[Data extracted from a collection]
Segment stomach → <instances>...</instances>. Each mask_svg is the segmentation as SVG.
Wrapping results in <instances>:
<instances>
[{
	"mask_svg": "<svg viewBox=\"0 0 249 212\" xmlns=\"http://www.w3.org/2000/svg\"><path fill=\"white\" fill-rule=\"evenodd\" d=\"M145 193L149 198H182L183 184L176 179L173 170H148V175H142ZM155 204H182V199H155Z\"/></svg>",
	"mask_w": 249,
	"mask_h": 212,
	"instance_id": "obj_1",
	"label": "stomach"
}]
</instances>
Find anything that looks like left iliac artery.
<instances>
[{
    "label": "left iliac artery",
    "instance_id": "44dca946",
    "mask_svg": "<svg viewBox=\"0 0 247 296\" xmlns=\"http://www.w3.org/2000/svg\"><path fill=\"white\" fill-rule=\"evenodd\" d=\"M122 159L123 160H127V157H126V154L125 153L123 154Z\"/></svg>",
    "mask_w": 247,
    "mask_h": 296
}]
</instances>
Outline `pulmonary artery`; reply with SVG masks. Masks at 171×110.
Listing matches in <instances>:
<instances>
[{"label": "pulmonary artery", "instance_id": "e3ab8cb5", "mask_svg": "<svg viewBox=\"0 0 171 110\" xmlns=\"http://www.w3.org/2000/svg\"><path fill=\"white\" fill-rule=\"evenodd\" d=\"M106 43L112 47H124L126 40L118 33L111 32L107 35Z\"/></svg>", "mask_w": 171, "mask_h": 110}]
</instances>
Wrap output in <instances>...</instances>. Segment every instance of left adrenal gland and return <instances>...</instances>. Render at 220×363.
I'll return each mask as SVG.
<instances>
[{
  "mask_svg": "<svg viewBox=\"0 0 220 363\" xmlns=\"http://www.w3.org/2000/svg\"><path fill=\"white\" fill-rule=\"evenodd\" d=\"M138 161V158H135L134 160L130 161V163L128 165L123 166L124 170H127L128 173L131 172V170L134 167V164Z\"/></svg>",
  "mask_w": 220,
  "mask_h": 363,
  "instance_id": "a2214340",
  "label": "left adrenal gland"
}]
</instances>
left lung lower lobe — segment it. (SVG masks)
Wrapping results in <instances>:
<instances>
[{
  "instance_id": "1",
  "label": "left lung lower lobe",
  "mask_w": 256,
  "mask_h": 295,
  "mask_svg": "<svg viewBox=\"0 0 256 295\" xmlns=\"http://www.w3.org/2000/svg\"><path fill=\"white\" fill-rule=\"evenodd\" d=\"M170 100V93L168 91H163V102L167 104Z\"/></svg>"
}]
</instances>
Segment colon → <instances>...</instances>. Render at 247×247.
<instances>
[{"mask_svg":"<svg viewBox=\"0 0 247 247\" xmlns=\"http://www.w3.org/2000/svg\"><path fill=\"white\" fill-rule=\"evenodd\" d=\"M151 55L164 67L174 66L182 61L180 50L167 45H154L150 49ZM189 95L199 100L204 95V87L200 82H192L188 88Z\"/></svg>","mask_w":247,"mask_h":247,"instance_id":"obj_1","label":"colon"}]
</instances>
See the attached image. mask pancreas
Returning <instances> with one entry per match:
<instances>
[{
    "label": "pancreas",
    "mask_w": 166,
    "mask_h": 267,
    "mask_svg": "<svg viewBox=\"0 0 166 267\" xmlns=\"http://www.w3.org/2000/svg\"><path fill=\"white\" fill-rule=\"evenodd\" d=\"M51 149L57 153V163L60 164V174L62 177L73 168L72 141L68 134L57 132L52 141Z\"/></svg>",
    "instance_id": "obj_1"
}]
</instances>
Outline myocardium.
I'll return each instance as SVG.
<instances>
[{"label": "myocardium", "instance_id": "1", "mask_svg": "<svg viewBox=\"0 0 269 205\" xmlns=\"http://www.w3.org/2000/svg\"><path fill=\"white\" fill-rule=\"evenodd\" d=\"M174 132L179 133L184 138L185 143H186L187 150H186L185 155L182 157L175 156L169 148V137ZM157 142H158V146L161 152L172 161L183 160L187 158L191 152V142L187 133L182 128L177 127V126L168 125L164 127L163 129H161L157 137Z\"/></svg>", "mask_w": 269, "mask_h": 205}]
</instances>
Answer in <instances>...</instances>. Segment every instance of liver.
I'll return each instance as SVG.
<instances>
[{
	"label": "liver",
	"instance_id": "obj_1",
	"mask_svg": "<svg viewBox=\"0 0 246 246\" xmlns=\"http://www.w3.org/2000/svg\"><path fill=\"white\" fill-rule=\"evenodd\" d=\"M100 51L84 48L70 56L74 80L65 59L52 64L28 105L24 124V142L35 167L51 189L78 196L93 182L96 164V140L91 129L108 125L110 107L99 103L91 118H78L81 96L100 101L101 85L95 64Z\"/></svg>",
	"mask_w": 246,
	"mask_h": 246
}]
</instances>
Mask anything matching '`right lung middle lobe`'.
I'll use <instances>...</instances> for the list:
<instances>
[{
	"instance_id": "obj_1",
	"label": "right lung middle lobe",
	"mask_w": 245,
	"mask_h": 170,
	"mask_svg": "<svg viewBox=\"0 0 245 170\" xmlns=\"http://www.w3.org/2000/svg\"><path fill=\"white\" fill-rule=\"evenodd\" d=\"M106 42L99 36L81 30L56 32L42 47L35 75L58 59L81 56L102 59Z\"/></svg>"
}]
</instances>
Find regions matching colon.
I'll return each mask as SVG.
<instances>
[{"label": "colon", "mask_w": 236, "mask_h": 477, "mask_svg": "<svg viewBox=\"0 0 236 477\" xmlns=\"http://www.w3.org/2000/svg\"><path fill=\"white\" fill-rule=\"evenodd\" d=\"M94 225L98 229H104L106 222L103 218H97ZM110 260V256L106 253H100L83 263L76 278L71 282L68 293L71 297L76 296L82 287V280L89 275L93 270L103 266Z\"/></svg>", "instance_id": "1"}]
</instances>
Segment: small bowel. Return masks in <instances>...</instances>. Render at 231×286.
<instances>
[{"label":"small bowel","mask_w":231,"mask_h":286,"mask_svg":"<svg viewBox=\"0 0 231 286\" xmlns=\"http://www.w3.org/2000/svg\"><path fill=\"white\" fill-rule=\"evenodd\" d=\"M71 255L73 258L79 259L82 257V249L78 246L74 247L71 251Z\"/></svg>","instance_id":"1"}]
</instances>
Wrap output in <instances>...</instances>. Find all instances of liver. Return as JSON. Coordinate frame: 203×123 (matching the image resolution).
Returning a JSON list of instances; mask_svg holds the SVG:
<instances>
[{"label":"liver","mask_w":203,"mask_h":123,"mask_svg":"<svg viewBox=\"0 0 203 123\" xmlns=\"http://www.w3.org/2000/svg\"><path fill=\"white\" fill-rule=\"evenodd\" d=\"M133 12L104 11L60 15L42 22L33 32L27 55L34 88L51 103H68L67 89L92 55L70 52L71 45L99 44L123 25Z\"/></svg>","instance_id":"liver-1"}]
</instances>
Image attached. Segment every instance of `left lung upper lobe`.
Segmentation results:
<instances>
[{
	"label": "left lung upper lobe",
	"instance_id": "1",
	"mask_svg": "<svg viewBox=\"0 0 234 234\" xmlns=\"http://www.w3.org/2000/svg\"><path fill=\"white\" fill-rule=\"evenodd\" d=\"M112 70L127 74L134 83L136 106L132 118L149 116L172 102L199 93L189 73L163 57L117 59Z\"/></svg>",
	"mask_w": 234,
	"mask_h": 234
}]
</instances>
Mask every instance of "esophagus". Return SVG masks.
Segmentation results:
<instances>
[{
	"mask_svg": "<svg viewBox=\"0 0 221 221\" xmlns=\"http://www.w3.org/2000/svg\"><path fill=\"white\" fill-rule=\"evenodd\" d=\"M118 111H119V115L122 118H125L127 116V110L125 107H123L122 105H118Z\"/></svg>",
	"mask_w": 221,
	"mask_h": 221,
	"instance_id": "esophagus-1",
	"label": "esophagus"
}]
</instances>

ABOUT THIS EXERCISE
Reproduce exactly the lines from the one with "Mask every instance" through the end of the entries above, both ends included.

EXERCISE RESULT
Mask every instance of "esophagus". Return SVG masks.
Segmentation results:
<instances>
[{
	"mask_svg": "<svg viewBox=\"0 0 221 221\" xmlns=\"http://www.w3.org/2000/svg\"><path fill=\"white\" fill-rule=\"evenodd\" d=\"M118 111H119V115L122 118H125L127 116V110L125 107H123L122 105H118Z\"/></svg>",
	"mask_w": 221,
	"mask_h": 221,
	"instance_id": "esophagus-1",
	"label": "esophagus"
}]
</instances>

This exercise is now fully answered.